Image Credits: Paul Sawers / TechCrunch
Solink, a company that provides physical security systems for businesses, including closed-circuit camera analytics, today announced that it raised $60 million in a Series C round led by Goldman Sachs with participation from Omers Ventures and BDC IT Ventures.
Co-founder and CEO Michael Matta said the cash will be put toward growing Solink’s client base globally and investing in new products.
“Solink’s platform meets the unique needs of different industries by offering a solution for forensic security and real-time active security monitoring,” Matta told TechCrunch in an email interview. “Customers across a range of industries use Solink to maximize the value of their existing surveillance infrastructure investments while Solink’s cloud-native infrastructure allows for deeper integration with other business systems, enabling new use cases and improving efficiency.”
Solink was founded in 2010 as a consulting group to help banks and credit unions combat ATM fraud. Combining transaction activity from ATMs with security camera data, the company’s platform helped identify potential ATM skimming attacks in real time.
In 2016, Solink expanded into cloud video security, launching a service-based offering that enriched video feeds with data from other systems, including point-of-sales systems. Today, Solink’s platform allows companies to perform a range of security monitoring tasks, like detecting motion across cameras and navigating from one camera to another without having to know a physical site’s layout.
“Customers can add an unlimited number of users under one subscription and assign unique levels of permissions depending on rank and role,” Matta explained. “The system is configurable, automatically adapting as cameras are added or repositioned, and has the ability to add, remove or modify links manually if required.”

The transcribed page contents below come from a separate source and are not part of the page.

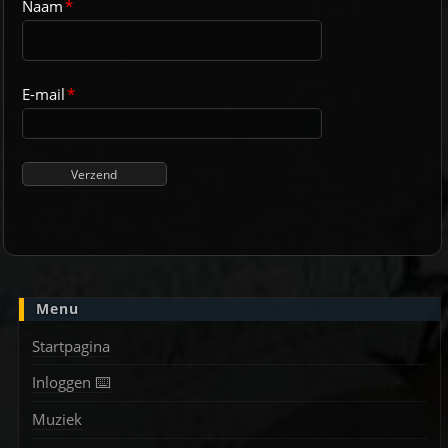
Naam
*
E-mail
*
Menu
Startpagina
Inloggen ⌨️
Muziek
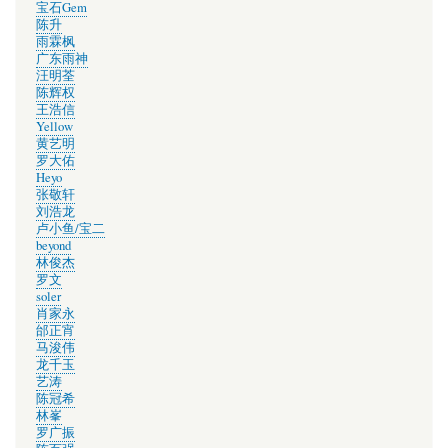
宝石Gem
陈升
雨霖枫
广东雨神
汪明荃
陈辉权
王浩信
Yellow
黄艺明
罗大佑
Heyo
张敬轩
刘浩龙
卢小鱼/宝二
beyond
林俊杰
罗文
soler
肖家永
邰正宵
马浚伟
龙千玉
艺涛
陈冠希
林峯
罗广振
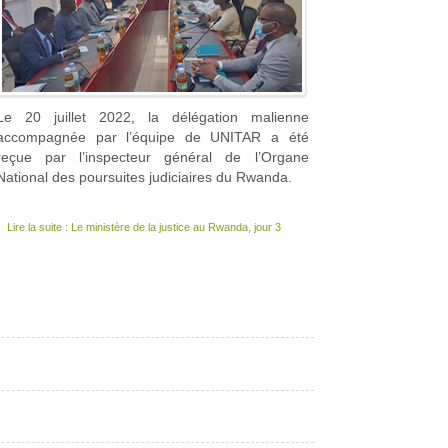
Le 20 juillet 2022, la délégation malienne
accompagnée par l’équipe de UNITAR a été
reçue par l’inspecteur général de l’Organe
National des poursuites judiciaires du Rwanda.
Lire la suite : Le ministère de la justice au Rwanda, jour 3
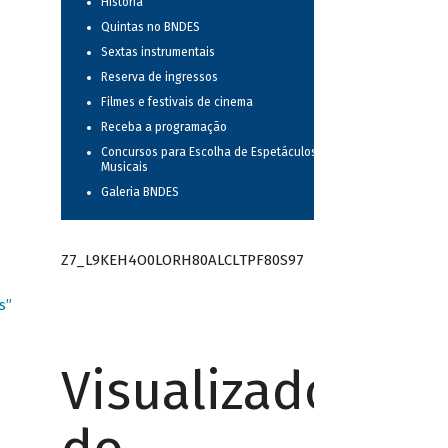
História
Quintas no BNDES
Sextas instrumentais
Reserva de ingressos
Filmes e festivais de cinema
Receba a programação
Concursos para Escolha de Espetáculos
Musicais
Galeria BNDES
Z7_L9KEH4O0LORH80ALCLTPF80S97
s”
Visualizador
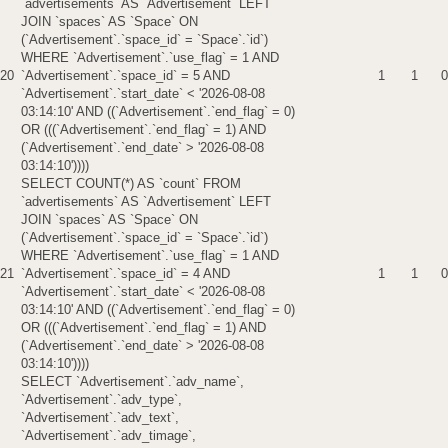
`advertisements` AS `Advertisement` LEFT
JOIN `spaces` AS `Space` ON
(`Advertisement`.`space_id` = `Space`.`id`)
WHERE `Advertisement`.`use_flag` = 1 AND
20
`Advertisement`.`space_id` = 5 AND
1
1
0
`Advertisement`.`start_date` < '2026-08-08
03:14:10' AND ((`Advertisement`.`end_flag` = 0)
OR (((`Advertisement`.`end_flag` = 1) AND
(`Advertisement`.`end_date` > '2026-08-08
03:14:10'))))
SELECT COUNT(*) AS `count` FROM
`advertisements` AS `Advertisement` LEFT
JOIN `spaces` AS `Space` ON
(`Advertisement`.`space_id` = `Space`.`id`)
WHERE `Advertisement`.`use_flag` = 1 AND
21
`Advertisement`.`space_id` = 4 AND
1
1
0
`Advertisement`.`start_date` < '2026-08-08
03:14:10' AND ((`Advertisement`.`end_flag` = 0)
OR (((`Advertisement`.`end_flag` = 1) AND
(`Advertisement`.`end_date` > '2026-08-08
03:14:10'))))
SELECT `Advertisement`.`adv_name`,
`Advertisement`.`adv_type`,
`Advertisement`.`adv_text`,
`Advertisement`.`adv_timage`,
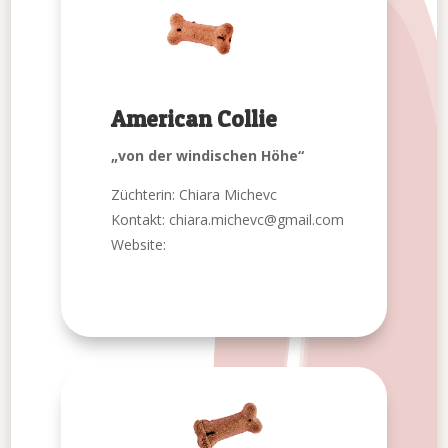
American Collie
„von der windischen Höhe“
Züchterin: Chiara Michevc
Kontakt:
chiara.michevc@gmail.com
Website:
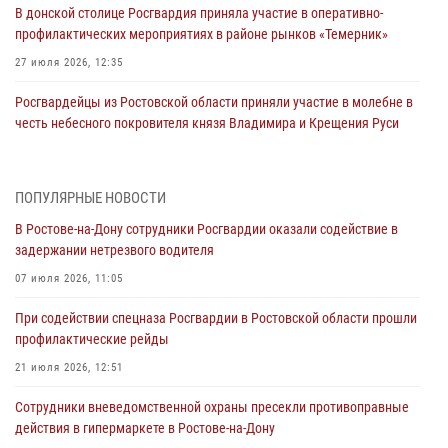
В донской столице Росгвардия приняла участие в оперативно-
профилактических мероприятиях в районе рынков «Темерник»
27 июля 2026, 12:35
Росгвардейцы из Ростовской области приняли участие в молебне в
честь небесного покровителя князя Владимира и Крещения Руси
27 июля 2026, 10:08
При содействии спецназа Росгвардии в Ростовской области прошли
ПОПУЛЯРНЫЕ НОВОСТИ
профилактические рейды
В Ростове-на-Дону сотрудники Росгвардии оказали содействие в
21 июля 2026, 12:51
задержании нетрезвого водителя
В Ростовской области экипаж вневедомственной охраны задержал
07 июля 2026, 11:05
нетрезвого посетителя городского пляжа за хулиганство
При содействии спецназа Росгвардии в Ростовской области прошли
17 июля 2026, 07:24
профилактические рейды
Сотрудники вневедомственной охраны пресекли противоправные
21 июля 2026, 12:51
действия в гипермаркете в Ростове-на-Дону
Сотрудники вневедомственной охраны пресекли противоправные
16 июля 2026, 11:27
действия в гипермаркете в Ростове-на-Дону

But to this writer, some of the applications of Solink’s service are downright creepy.
In restaurants and retail environments — say, clothing stores — Solink claims to be able to tag specific staff’s customer interactions and monitor per-staff transactions for speed and size, or filter for “unusual” behavior and movement (e.g., foot traffic) in a room. The company also claims that it can identify “threats” using AI, including unauthorized access to buildings and attempted break-ins, and has partnerships with law enforcement for dispatch.

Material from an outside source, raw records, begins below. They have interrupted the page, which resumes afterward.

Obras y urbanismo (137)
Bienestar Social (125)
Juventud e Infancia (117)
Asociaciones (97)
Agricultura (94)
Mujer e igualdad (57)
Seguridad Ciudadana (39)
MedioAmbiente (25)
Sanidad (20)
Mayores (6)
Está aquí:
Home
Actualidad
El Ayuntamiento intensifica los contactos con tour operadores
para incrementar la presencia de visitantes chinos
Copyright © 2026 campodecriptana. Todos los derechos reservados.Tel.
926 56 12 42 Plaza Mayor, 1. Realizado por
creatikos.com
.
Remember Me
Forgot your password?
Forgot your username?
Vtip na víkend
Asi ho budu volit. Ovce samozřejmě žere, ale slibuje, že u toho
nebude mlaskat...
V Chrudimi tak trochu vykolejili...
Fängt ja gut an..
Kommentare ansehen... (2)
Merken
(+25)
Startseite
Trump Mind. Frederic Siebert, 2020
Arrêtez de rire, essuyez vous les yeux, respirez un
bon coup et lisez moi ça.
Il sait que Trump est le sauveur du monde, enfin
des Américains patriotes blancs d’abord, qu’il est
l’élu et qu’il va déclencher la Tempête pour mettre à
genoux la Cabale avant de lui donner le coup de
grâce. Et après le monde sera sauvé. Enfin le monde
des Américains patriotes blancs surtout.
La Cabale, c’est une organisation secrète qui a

It’s not hard to envision a scenario where a customer uses Solink to invasively surveil their employees — and their customers, for that matter. It wouldn’t be illegal — businesses have a wide berth where it concerns monitoring their workplaces, at least in the U.S. But staffers and patrons might have…thoughts about it.
The AI component is particularly concerning, considering what history has taught us about AI tech’s susceptibility to bias and other flaws. Consider an algorithm trained to spot “suspicious” activity from a shopper. If the dataset used to train it was imbalanced — say, if it contained an overwhelming amount of footage of Black shoppers stealing — it’d likely flag the overrepresented shoppers more often than others.
Solink says that “certified dispatchers” review video alerts from customers to prevent false alarms and don’t contact emergency services without approval. One wonders, though, how frequently those dispatchers become overwhelmed with alerts — leading to mistakes.
Then there’s the hacking potential. Solink asserts that its platform is highly robust against attacks. But any camera network put on the cloud becomes a potential target for malicious actors. (See: the 2021 breach of Silicon Valley security cam startup Verkada.)
Of course, short of a peek at Solink’s internal metrics, it’s impossible to say where any flaws in the system exist. But that doesn’t appear to have dissuaded customers from signing up for the service.
Solink says its system is monitoring more than 18,000 locations worldwide for more than 800 brands, including Tim Hortons, The Container Store and PGA Tour Superstore. Matta credits the pandemic with the uptake, in part.
“The effect of the pandemic on our business was unusual compared to many others,” Matta said. “First, while many of our customers were slowing down on growth, their usage of the Solink platform increased 3x — mainly because they had to manage their business without being on-site. Second, customers we had that didn’t have Solink in all their locations wanted to add more and we saw rapid expansion without our existing base. Third, customers who were using Solink only for video and security started using it to increase performance, ensuring inventory was in the right place, that employees were properly wearing protective equipment and more.”
To be sure, the market for cloud-managed video surveillance, also known as video surveillance-as-a-service, is growing. A report from Novaira Insights predicts that the sector will grow to $27 billion in 2023, dominated by four suppliers — Hikvision, Dahua, Axis Communications and Motorola Solutions.
To date, Solink, which employs around 230 people, has raised $90 million in venture capital.